Можно спорить, но, вероятно, карьеризм Эйхмана был симптомом его психологической слабости. По его собственной интерпретации, Эйхман все же отличался от классических конформистов американского социального репортажа, от банкротов из «Демократии в Америке», «Бэббита»[18]18
Бэббит – герой одноименной книги Льюиса Синклера (1922 г.), символизирующий стандартного американца-обывателя.
[Закрыть] и «Одинокой толпы», жаждавших одобрения других. (Это могло бы объяснить склонность американцев, так не любимую Арендт, к поиску неуловимого «Эйхмана в каждом из нас».)88 Однако Эйхман не нуждался в одобрении всех, а только тех, кто мог быть ему полезным. Обладая хорошим нюхом на власть, он метил на восхождение, а не принятие, стремясь не к чему-нибудь, а к генерал-губернаторству, которым, например, обладали Ганс Франк в Польше или Рейнгард Гейдрих в Чехословакии89. Трансформация карьеризма во внутреннюю слабость упускает из внимания его ожидания и то, как он стремился накопить власть и престиж. Превратить это желаемое в психологический изъян – значило бы заменить терапевтический диагноз моральным суждением.
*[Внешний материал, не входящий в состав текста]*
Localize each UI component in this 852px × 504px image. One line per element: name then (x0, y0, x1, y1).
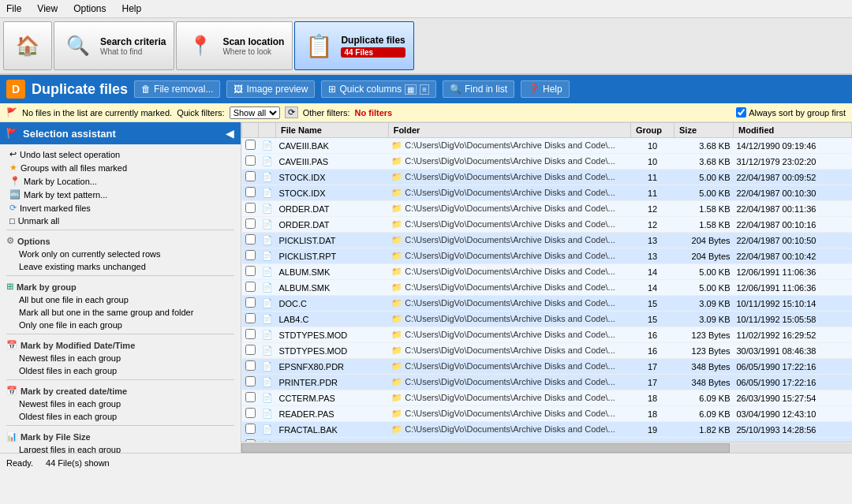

Карьеризм Эйхмана был, безусловно, достоин презрения, однако потому, что он говорил не о внутренней патологии, а о низшем наборе ценностей в одной упряжке с проектом геноцида. В той мере, в какой карьеризм Эйхмана отражал ретроградное общественное мнение, он был пороком морали и политики, а не изъяном психологии или личности.
В своем рассуждении о карьеризме и социальной активности Арендт изменила тенденцию, прослеженную в «Духе законов» Монтескьё, втором томе «О демократии в Америке» и «Истоках тоталитаризма», уравнивания политики страха с утратой личности и институционных иерархий. Демонстрируя то, как режимы страха обращались к амбиции таких людей, как Эйхман, она вернулась к прорицаниям Гоббса и «Персидских писем». Режимы страха, как она осознала, преуспевали за счет не разрушенного человечества, а желаний успеха у личности. Эти режимы нуждались не только в настоящей работе, т. е. компенсированном волевом действии; они также зависели от рабочего места как первичного института большинства взрослых людей. Лишь исследовав работу и рабочие места, ранние теоретики, включая Арендт, могли заявить, что страх повлек утрату личности и традиционных иерархий. Вернув работу на надлежащее место, Арендт позволила нам увидеть, как добровольное усилие и институциональная политика неизбежно стимулируют режимы страха.
Пересмотр идеологии
В анализе идеологии в «Эйхмане» Арендт также выделила эти категории амбициозной личности и институциональной иерархии.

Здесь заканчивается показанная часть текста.